→ **RECORDS FOR THE EXERCISE**:
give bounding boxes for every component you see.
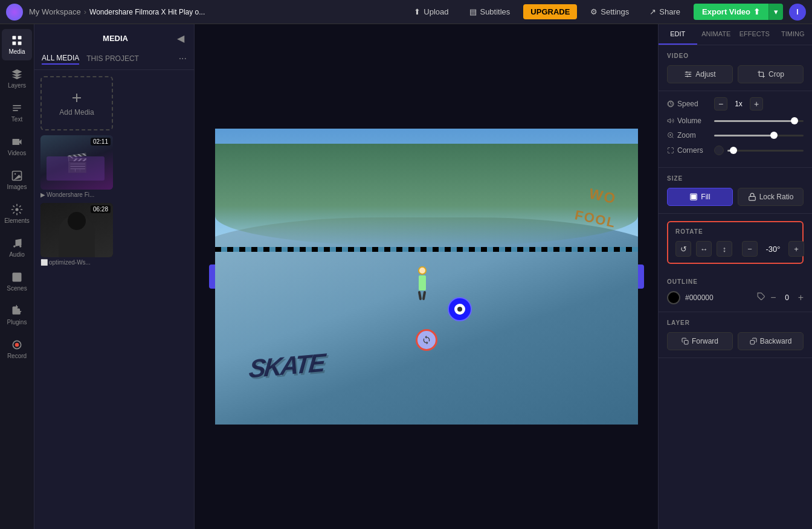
sidebar-scenes-label: Scenes [7,285,27,292]
lock-ratio-button[interactable]: Lock Ratio [738,188,804,206]
video-area: SKATE WO FOOL [195,24,658,529]
speed-value: 1x [731,100,746,108]
corners-thumb[interactable] [730,147,737,154]
flip-h-button[interactable]: ↔ [696,241,712,257]
settings-label: Settings [601,7,629,16]
forward-button[interactable]: Forward [667,332,733,350]
rotate-controls: ↺ ↔ ↕ − -30° + [675,241,795,257]
tab-effects[interactable]: EFFECTS [735,24,774,45]
export-button[interactable]: Export Video ⬆ [694,4,768,20]
media-thumb-0[interactable]: 🎬 02:11 [40,135,113,190]
svg-rect-16 [749,196,755,200]
record-icon [11,339,23,351]
media-file-icon-1: ⬜ [40,259,48,266]
subtitles-label: Subtitles [480,7,510,16]
grid-icon [11,34,23,46]
sidebar-record-label: Record [7,353,27,359]
outline-minus-button[interactable]: − [770,292,776,303]
share-button[interactable]: ↗ Share [642,4,688,19]
sidebar-item-record[interactable]: Record [2,333,32,365]
corners-slider[interactable] [727,150,804,152]
media-panel-title: MEDIA [56,34,175,43]
leg-left [418,291,422,300]
eye-graphic [448,297,472,321]
speed-minus-button[interactable]: − [714,97,727,111]
rotate-section: ROTATE ↺ ↔ ↕ − -30° + [667,221,804,264]
media-tab-more-button[interactable]: ··· [179,53,187,64]
rotate-inc-button[interactable]: + [788,241,804,257]
svg-marker-12 [668,119,671,123]
media-panel-header: MEDIA ◀ [34,24,194,53]
sidebar-item-plugins[interactable]: Plugins [2,300,32,331]
speed-controls: − 1x + [714,97,804,111]
ramp-edge [215,247,638,252]
avatar[interactable]: I [789,4,806,21]
sidebar-item-images[interactable]: Images [2,164,32,196]
sidebar-plugins-label: Plugins [7,319,27,325]
adjust-button[interactable]: Adjust [667,65,733,83]
media-tabs: ALL MEDIA THIS PROJECT ··· [34,53,194,70]
sidebar-item-text[interactable]: Text [2,97,32,128]
speed-section: Speed − 1x + Volume [659,91,812,168]
rotate-dec-button[interactable]: − [742,241,758,257]
svg-point-8 [15,343,19,347]
subtitles-icon: ▤ [469,7,477,16]
workspace-link[interactable]: My Workspace [29,7,81,16]
zoom-thumb[interactable] [770,132,778,139]
corners-text: Corners [677,146,703,155]
layer-section-title: LAYER [667,319,804,326]
media-panel-collapse-button[interactable]: ◀ [175,30,187,46]
tab-this-project[interactable]: THIS PROJECT [86,53,139,64]
outline-row: #000000 − 0 + [667,291,804,304]
upgrade-button[interactable]: UPGRADE [523,4,577,19]
sidebar-item-videos[interactable]: Videos [2,130,32,162]
sidebar-elements-label: Elements [4,217,30,224]
export-dropdown-button[interactable]: ▾ [768,4,783,20]
size-section: SIZE Fill Lock Ratio [659,168,812,214]
tab-animate[interactable]: ANIMATE [697,24,736,45]
sidebar-item-audio[interactable]: Audio [2,232,32,263]
rotation-handle[interactable] [416,329,437,351]
tab-timing[interactable]: TIMING [774,24,813,45]
outline-color-swatch[interactable] [667,291,680,304]
volume-thumb[interactable] [791,117,798,124]
rotate-ccw-button[interactable]: ↺ [675,241,691,257]
subtitles-button[interactable]: ▤ Subtitles [462,4,517,19]
zoom-slider[interactable] [714,135,804,136]
rotation-icon [422,335,431,345]
forward-label: Forward [692,337,718,345]
sidebar-item-layers[interactable]: Layers [2,63,32,94]
sidebar-item-elements[interactable]: Elements [2,198,32,229]
share-icon: ↗ [649,7,656,16]
breadcrumb-chevron: › [84,7,86,16]
svg-point-6 [16,208,19,211]
media-file-icon: ▶ [40,191,45,198]
outline-plus-button[interactable]: + [798,292,804,303]
upload-button[interactable]: ⬆ Upload [406,4,456,20]
svg-point-5 [14,173,16,175]
eyedropper-button[interactable] [757,292,765,303]
sidebar-item-scenes[interactable]: Scenes [2,266,32,297]
skater-head [418,266,427,275]
crop-button[interactable]: Crop [738,65,804,83]
volume-slider[interactable] [714,120,804,122]
tab-all-media[interactable]: ALL MEDIA [42,53,79,65]
speed-plus-button[interactable]: + [750,97,763,111]
media-name-1: optimized-Ws... [49,259,91,266]
sidebar-item-media[interactable]: Media [2,29,32,60]
tab-edit[interactable]: EDIT [659,24,697,45]
flip-v-button[interactable]: ↕ [717,241,732,257]
add-media-button[interactable]: Add Media [40,76,113,130]
backward-button[interactable]: Backward [738,332,804,350]
fill-button[interactable]: Fill [667,188,733,206]
add-icon [69,91,84,105]
settings-button[interactable]: ⚙ Settings [583,4,636,19]
right-panel-tabs: EDIT ANIMATE EFFECTS TIMING [659,24,812,45]
plugins-icon [11,305,23,317]
outline-section: OUTLINE #000000 − 0 + [659,271,812,312]
video-canvas: SKATE WO FOOL [215,129,638,425]
topbar: My Workspace › Wondershare Filmora X Hit… [0,0,812,24]
lock-ratio-label: Lock Ratio [759,193,794,201]
media-thumb-1[interactable]: 06:28 [40,203,113,257]
volume-icon [667,117,674,124]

→ **WORK ORDER**:
Pull every line containing "plus" from the material above.

→ **REPLY TO THE EXERCISE**:
outline-plus-button[interactable]: + [798,292,804,303]
speed-plus-button[interactable]: + [750,97,763,111]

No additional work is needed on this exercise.